Dataset entries:
☆ ☆ ☆ ☆ ☆ ☆ ☆

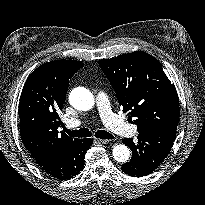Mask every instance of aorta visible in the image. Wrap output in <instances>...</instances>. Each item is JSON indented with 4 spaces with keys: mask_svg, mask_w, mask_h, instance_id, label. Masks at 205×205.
Wrapping results in <instances>:
<instances>
[{
    "mask_svg": "<svg viewBox=\"0 0 205 205\" xmlns=\"http://www.w3.org/2000/svg\"><path fill=\"white\" fill-rule=\"evenodd\" d=\"M69 103L79 111H88L94 107L93 94L84 87H76L69 94ZM113 158L119 163H125L130 158V151L124 144L115 145L112 151Z\"/></svg>",
    "mask_w": 205,
    "mask_h": 205,
    "instance_id": "aorta-1",
    "label": "aorta"
}]
</instances>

☆ ☆ ☆ ☆ ☆ ☆ ☆

> **Work to be completed**: Verbatim output of every entry above is required, though pictures are to be left out.

> **Solution to the problem**:
Mask every instance of aorta visible in the image. Wrap output in <instances>...</instances>. Each item is JSON indented with 4 spaces with keys: mask_svg, mask_w, mask_h, instance_id, label. Masks at 205×205.
Wrapping results in <instances>:
<instances>
[{
    "mask_svg": "<svg viewBox=\"0 0 205 205\" xmlns=\"http://www.w3.org/2000/svg\"><path fill=\"white\" fill-rule=\"evenodd\" d=\"M69 103L79 111H88L94 107L93 94L84 87H76L69 94ZM113 158L119 163H125L130 158V151L124 144L115 145L112 151Z\"/></svg>",
    "mask_w": 205,
    "mask_h": 205,
    "instance_id": "aorta-1",
    "label": "aorta"
}]
</instances>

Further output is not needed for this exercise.